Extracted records

____

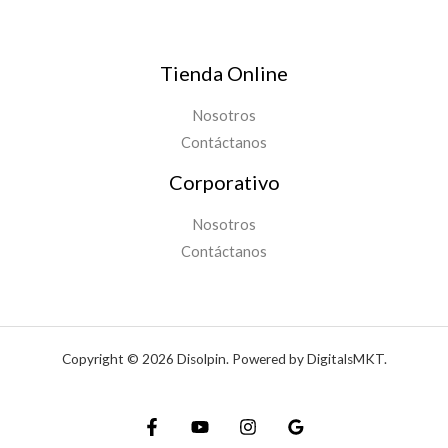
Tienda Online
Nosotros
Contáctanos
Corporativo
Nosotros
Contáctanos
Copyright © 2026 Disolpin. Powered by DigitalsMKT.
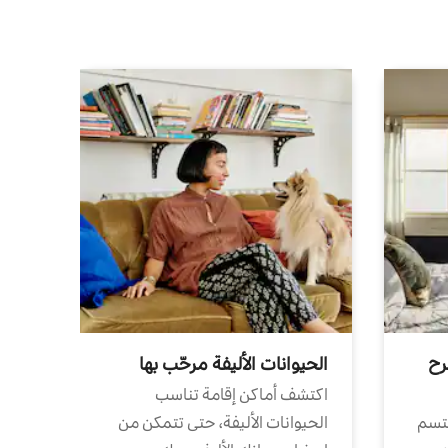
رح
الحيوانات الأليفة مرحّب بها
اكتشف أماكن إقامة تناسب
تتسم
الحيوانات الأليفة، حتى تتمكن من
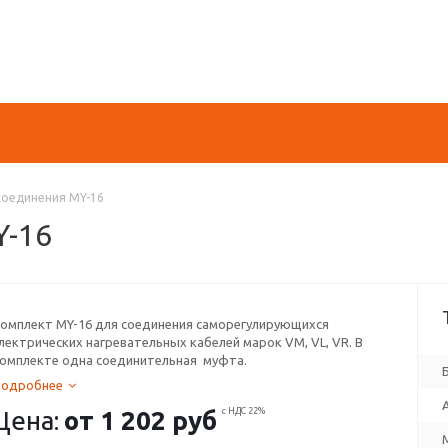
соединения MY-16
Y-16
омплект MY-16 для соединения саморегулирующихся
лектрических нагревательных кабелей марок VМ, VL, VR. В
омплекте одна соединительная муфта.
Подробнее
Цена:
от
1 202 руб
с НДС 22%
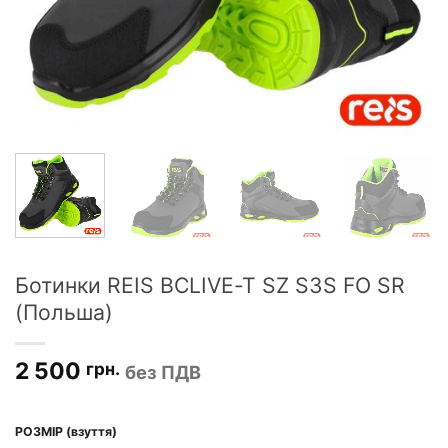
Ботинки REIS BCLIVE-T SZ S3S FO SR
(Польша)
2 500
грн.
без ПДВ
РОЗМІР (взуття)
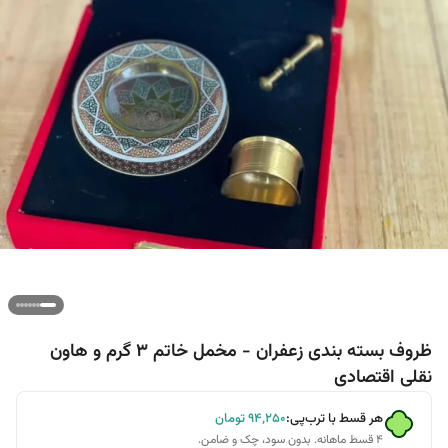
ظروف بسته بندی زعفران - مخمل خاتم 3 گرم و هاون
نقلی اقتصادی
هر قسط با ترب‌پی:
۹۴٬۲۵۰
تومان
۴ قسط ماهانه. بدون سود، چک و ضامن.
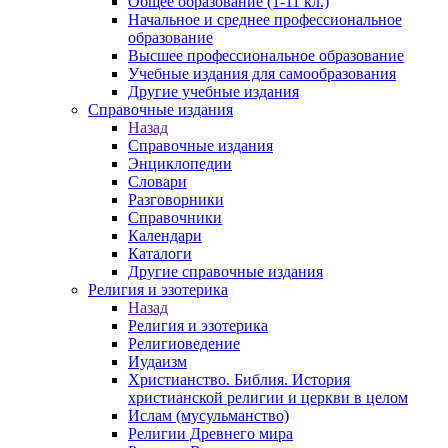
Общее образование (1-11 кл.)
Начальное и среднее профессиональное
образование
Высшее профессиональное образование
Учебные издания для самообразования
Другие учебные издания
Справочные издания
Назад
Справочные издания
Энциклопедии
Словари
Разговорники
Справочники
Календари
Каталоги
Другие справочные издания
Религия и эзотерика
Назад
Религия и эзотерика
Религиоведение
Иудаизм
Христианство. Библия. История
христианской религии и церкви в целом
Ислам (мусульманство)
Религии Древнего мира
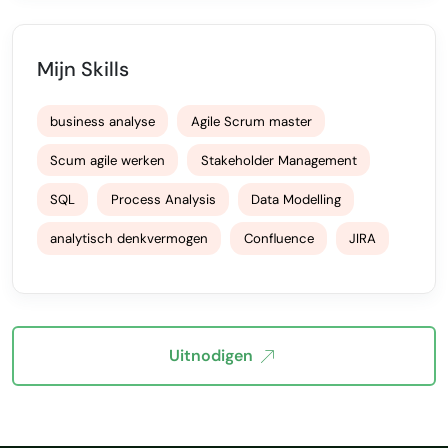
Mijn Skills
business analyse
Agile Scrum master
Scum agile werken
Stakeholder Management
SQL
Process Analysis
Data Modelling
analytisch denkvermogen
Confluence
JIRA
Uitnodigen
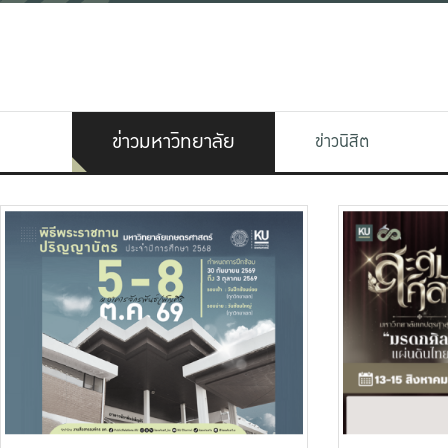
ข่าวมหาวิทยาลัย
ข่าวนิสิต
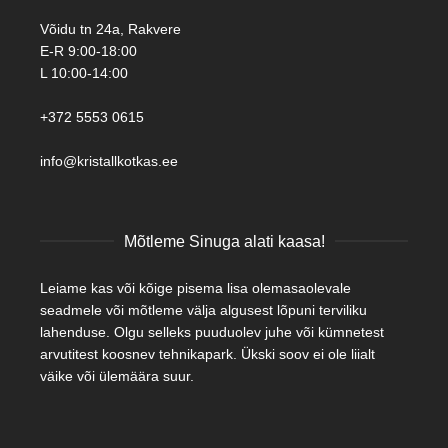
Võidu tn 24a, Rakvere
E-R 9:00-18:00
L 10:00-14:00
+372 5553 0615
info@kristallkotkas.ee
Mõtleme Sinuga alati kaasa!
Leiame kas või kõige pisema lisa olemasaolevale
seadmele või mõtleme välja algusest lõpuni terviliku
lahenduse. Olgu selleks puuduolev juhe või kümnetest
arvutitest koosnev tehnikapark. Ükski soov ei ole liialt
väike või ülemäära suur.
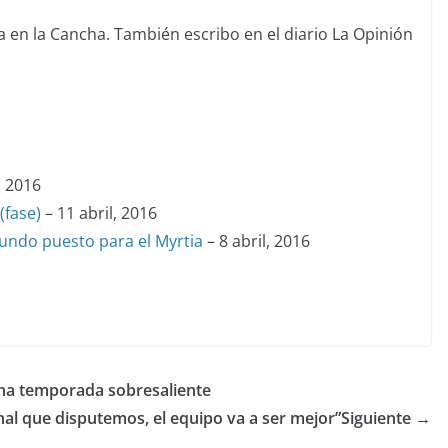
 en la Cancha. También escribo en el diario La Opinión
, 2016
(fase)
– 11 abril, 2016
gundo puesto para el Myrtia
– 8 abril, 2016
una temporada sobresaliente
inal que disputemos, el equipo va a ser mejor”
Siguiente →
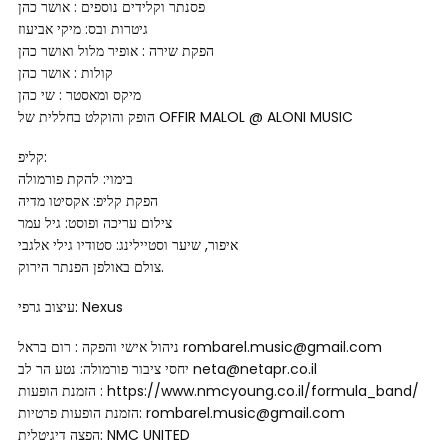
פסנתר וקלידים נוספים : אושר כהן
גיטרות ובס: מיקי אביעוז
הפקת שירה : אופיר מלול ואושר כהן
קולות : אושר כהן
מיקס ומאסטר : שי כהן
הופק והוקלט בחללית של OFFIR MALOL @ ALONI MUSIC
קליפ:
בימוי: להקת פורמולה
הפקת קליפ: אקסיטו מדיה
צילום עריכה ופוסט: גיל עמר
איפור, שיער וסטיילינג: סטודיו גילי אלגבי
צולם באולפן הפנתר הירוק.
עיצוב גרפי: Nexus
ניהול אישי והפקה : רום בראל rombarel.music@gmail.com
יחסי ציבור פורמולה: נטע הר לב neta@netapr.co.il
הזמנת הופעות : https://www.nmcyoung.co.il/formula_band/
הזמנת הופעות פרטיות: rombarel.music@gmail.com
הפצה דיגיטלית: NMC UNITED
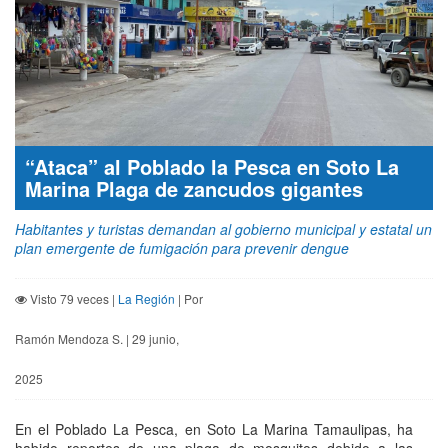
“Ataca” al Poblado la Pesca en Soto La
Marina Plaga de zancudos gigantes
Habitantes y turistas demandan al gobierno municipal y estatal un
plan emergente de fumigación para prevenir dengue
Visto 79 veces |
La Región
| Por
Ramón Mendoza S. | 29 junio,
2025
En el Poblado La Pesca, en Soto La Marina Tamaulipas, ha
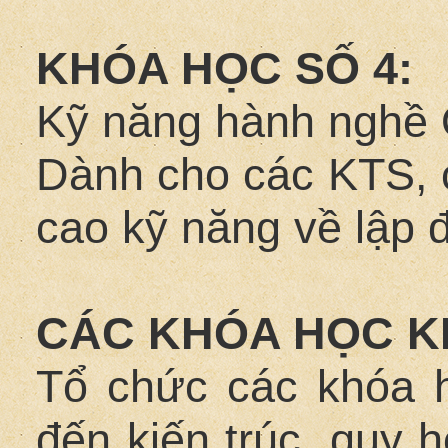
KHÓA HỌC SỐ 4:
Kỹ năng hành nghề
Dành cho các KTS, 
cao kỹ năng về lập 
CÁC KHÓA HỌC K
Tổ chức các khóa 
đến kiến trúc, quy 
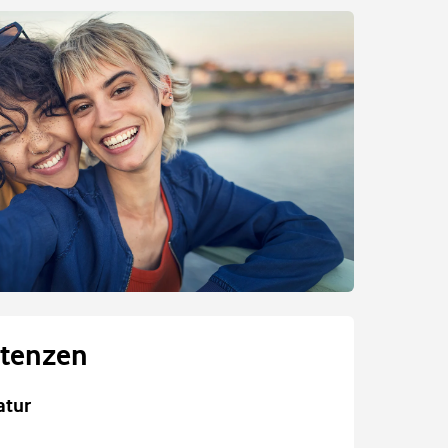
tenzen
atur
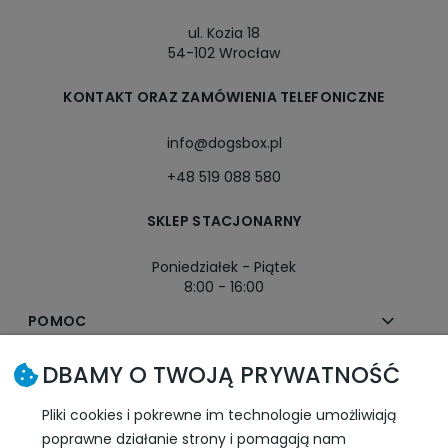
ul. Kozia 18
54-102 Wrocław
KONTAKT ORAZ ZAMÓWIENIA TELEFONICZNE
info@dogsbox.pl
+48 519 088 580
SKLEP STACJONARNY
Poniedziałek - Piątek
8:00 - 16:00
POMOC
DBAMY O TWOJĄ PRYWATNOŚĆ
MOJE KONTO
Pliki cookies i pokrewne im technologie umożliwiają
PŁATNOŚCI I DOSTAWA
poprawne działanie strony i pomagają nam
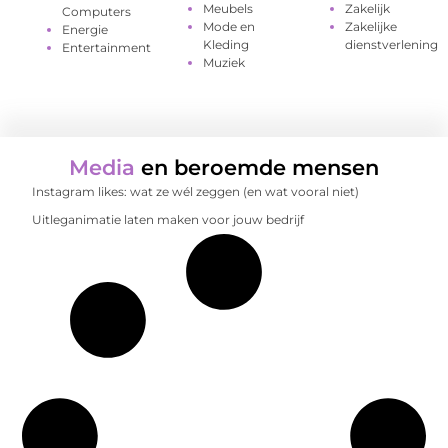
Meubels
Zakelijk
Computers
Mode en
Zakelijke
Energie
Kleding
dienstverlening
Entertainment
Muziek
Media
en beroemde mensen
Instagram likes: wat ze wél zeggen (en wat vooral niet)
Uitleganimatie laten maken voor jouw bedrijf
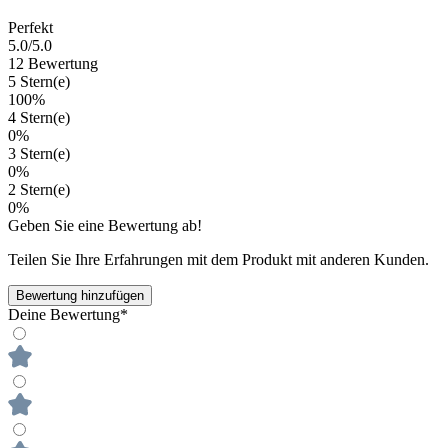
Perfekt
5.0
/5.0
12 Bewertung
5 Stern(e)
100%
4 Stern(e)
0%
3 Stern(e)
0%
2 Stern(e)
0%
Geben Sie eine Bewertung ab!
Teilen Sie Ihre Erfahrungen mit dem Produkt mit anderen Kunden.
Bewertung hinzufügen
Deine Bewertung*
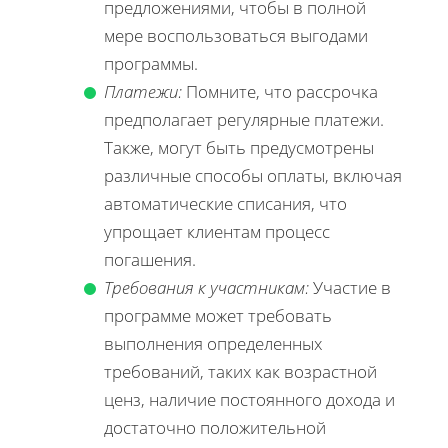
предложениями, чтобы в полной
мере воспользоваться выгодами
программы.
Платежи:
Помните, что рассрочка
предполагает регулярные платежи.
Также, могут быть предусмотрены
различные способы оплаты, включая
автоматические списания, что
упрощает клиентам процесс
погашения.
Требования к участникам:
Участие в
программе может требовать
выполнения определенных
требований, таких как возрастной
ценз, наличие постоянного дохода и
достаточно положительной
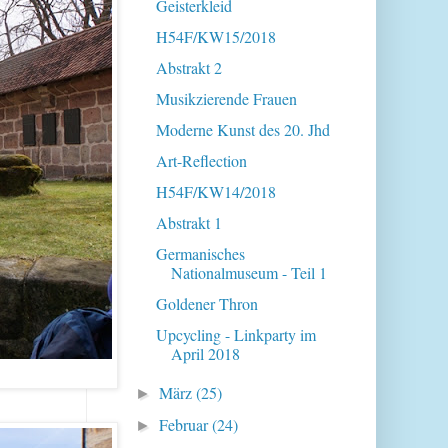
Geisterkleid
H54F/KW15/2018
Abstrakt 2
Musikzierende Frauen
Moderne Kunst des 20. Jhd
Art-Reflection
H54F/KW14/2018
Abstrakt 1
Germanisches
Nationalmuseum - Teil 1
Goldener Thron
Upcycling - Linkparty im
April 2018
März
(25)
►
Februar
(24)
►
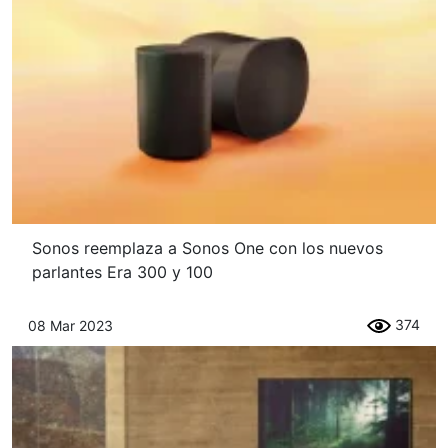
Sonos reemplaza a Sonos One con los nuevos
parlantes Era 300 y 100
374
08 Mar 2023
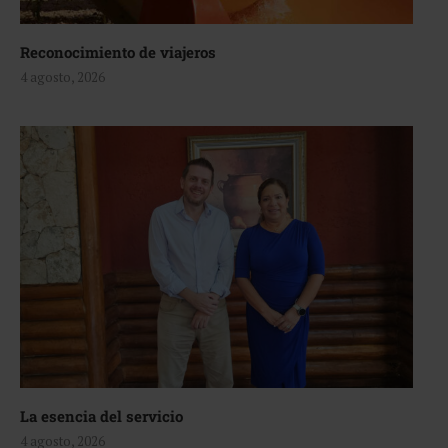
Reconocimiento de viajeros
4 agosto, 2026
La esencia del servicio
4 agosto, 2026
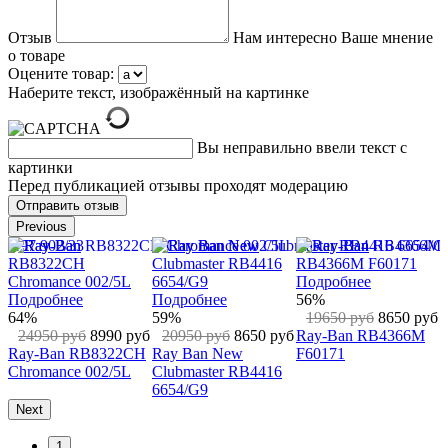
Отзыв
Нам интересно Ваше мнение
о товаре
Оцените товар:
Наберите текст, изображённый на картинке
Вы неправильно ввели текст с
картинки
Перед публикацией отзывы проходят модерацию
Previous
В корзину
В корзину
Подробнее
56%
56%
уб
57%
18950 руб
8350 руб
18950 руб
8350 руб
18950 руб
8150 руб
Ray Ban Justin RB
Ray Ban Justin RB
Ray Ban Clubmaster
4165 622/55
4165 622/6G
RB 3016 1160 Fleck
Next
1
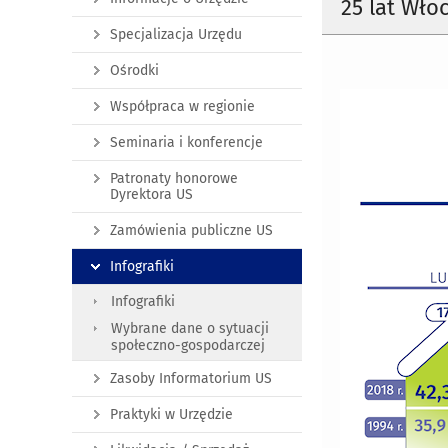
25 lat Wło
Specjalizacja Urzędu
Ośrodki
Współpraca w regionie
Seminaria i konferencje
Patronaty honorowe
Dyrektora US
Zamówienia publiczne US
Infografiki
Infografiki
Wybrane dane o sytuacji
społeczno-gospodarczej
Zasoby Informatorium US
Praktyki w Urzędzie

____

> WHAT THE TASK REQUIRES
Please retype the data exactly, but do not carry over any picture.

> THE COMPLETED TASK
Tienda Online
Nosotros
Contáctanos
Corporativo
Nosotros
Contáctanos
Copyright © 2026 Disolpin. Powered by DigitalsMKT.
رح
الحيوانات الأليفة مرحّب بها
اكتشف أماكن إقامة تناسب
تتسم
الحيوانات الأليفة، حتى تتمكن من
соединения MY-16
Y-16
омплект MY-16 для соединения саморегулирующихся
лектрических нагревательных кабелей марок VМ, VL, VR. В
омплекте одна соединительная муфта.
Подробнее
Цена:
от
1 202 руб
с НДС 22%
Ботинки REIS BCLIVE-T SZ S3S FO SR
(Польша)
2 500
грн.
без ПДВ
РОЗМІР (взуття)
ظروف بسته بندی زعفران - مخمل خاتم 3 گرم و هاون
نقلی اقتصادی
هر قسط با ترب‌پی:
۹۴٬۲۵۰
تومان
۴ قسط ماهانه. بدون سود، چک و ضامن.
Общее образование (1-11 кл.)
Начальное и среднее профессиональное
образование
Высшее профессиональное образование
Учебные издания для самообразования
Другие учебные издания
Справочные издания
Назад
Справочные издания
Энциклопедии
Словари
Разговорники
Справочники
Календари
Каталоги
Другие справочные издания
Религия и эзотерика
Назад
Религия и эзотерика
Религиоведение
Иудаизм
Христианство. Библия. История
христианской религии и церкви в целом
Ислам (мусульманство)
Религии Древнего мира
Mijn Skills
business analyse
Agile Scrum master
Scum agile werken
Stakeholder Management
SQL
Process Analysis
Data Modelling
analytisch denkvermogen
Confluence
JIRA
Uitnodigen
ข่าวมหาวิทยาลัย
ข่าวนิสิต
Võidu tn 24a, Rakvere
E-R 9:00-18:00
L 10:00-14:00
+372 5553 0615
info@kristallkotkas.ee
Mõtleme Sinuga alati kaasa!
Leiame kas või kõige pisema lisa olemasaolevale
seadmele või mõtleme välja algusest lõpuni terviliku
lahenduse. Olgu selleks puuduolev juhe või kümnetest
arvutitest koosnev tehnikapark. Ükski soov ei ole liialt
väike või ülemäära suur.
 en la Cancha. También escribo en el diario La Opinión
, 2016
(fase)
– 11 abril, 2016
gundo puesto para el Myrtia
– 8 abril, 2016
una temporada sobresaliente
inal que disputemos, el equipo va a ser mejor”
Siguiente →
פסנתר וקלידים נוספים : אושר כהן
גיטרות ובס: מיקי אביעוז
הפקת שירה : אופיר מלול ואושר כהן
קולות : אושר כהן
מיקס ומאסטר : שי כהן
הופק והוקלט בחללית של OFFIR MALOL @ ALONI MUSIC
קליפ:
בימוי: להקת פורמולה
הפקת קליפ: אקסיטו מדיה
צילום עריכה ופוסט: גיל עמר
איפור, שיער וסטיילינג: סטודיו גילי אלגבי
צולם באולפן הפנתר הירוק.
עיצוב גרפי: Nexus
ניהול אישי והפקה : רום בראל rombarel.music@gmail.com
יחסי ציבור פורמולה: נטע הר לב neta@netapr.co.il
הזמנת הופעות : https://www.nmcyoung.co.il/formula_band/
הזמנת הופעות פרטיות: rombarel.music@gmail.com
הפצה דיגיטלית: NMC UNITED
“Ataca” al Poblado la Pesca en Soto La
Marina Plaga de zancudos gigantes
Habitantes y turistas demandan al gobierno municipal y estatal un
plan emergente de fumigación para prevenir dengue
Visto 79 veces |
La Región
| Por
Ramón Mendoza S. | 29 junio,
2025
En el Poblado La Pesca, en Soto La Marina Tamaulipas, ha
KHÓA HỌC SỐ 4:
Kỹ năng hành nghề
Dành cho các KTS, 
cao kỹ năng về lập 
CÁC KHÓA HỌC K
Tổ chức các khóa 
đến kiến trúc, quy 
tenzen
atur
ul. Kozia 18
54-102 Wrocław
KONTAKT ORAZ ZAMÓWIENIA TELEFONICZNE
info@dogsbox.pl
+48 519 088 580
SKLEP STACJONARNY
Poniedziałek - Piątek
8:00 - 16:00
POMOC
DBAMY O TWOJĄ PRYWATNOŚĆ
MOJE KONTO
Pliki cookies i pokrewne im technologie umożliwiają
PŁATNOŚCI I DOSTAWA
poprawne działanie strony i pomagają nam
Meubels
Zakelijk
Computers
Mode en
Zakelijke
Energie
Kleding
dienstverlening
Entertainment
Muziek
Media
en beroemde mensen
Instagram likes: wat ze wél zeggen (en wat vooral niet)
Uitleganimatie laten maken voor jouw bedrijf
Perfekt
5.0
/5.0
12 Bewertung
5 Stern(e)
100%
4 Stern(e)
0%
3 Stern(e)
0%
2 Stern(e)
0%
Geben Sie eine Bewertung ab!
Teilen Sie Ihre Erfahrungen mit dem Produkt mit anderen Kunden.
Bewertung hinzufügen
Deine Bewertung*
предложениями, чтобы в полной
мере воспользоваться выгодами
программы.
Платежи:
Помните, что рассрочка
предполагает регулярные платежи.
Также, могут быть предусмотрены
различные способы оплаты, включая
автоматические списания, что
упрощает клиентам процесс
погашения.
Требования к участникам:
Участие в
программе может требовать
выполнения определенных
требований, таких как возрастной
ценз, наличие постоянного дохода и
достаточно положительной
Geisterkleid
H54F/KW15/2018
Abstrakt 2
Musikzierende Frauen
Moderne Kunst des 20. Jhd
Art-Reflection
H54F/KW14/2018
Abstrakt 1
Germanisches
Nationalmuseum - Teil 1
Goldener Thron
Upcycling - Linkparty im
April 2018
März
(25)
►
Februar
(24)
►
Sonos reemplaza a Sonos One con los nuevos
parlantes Era 300 y 100
374
08 Mar 2023
Reconocimiento de viajeros
4 agosto, 2026
La esencia del servicio
4 agosto, 2026
Отзыв
Нам интересно Ваше мнение
о товаре
Оцените товар:
Наберите текст, изображённый на картинке
Вы неправильно ввели текст с
картинки
Перед публикацией отзывы проходят модерацию
Previous
В корзину
В корзину
Подробнее
56%
56%
уб
57%
18950 руб
8350 руб
18950 руб
8350 руб
18950 руб
8150 руб
Ray Ban Justin RB
Ray Ban Justin RB
Ray Ban Clubmaster
4165 622/55
4165 622/6G
RB 3016 1160 Fleck
Next
1
25 lat Wło
Specjalizacja Urzędu
Ośrodki
Współpraca w regionie
Seminaria i konferencje
Patronaty honorowe
Dyrektora US
Zamówienia publiczne US
Infografiki
Infografiki
Wybrane dane o sytuacji
społeczno-gospodarczej
Zasoby Informatorium US
Praktyki w Urzędzie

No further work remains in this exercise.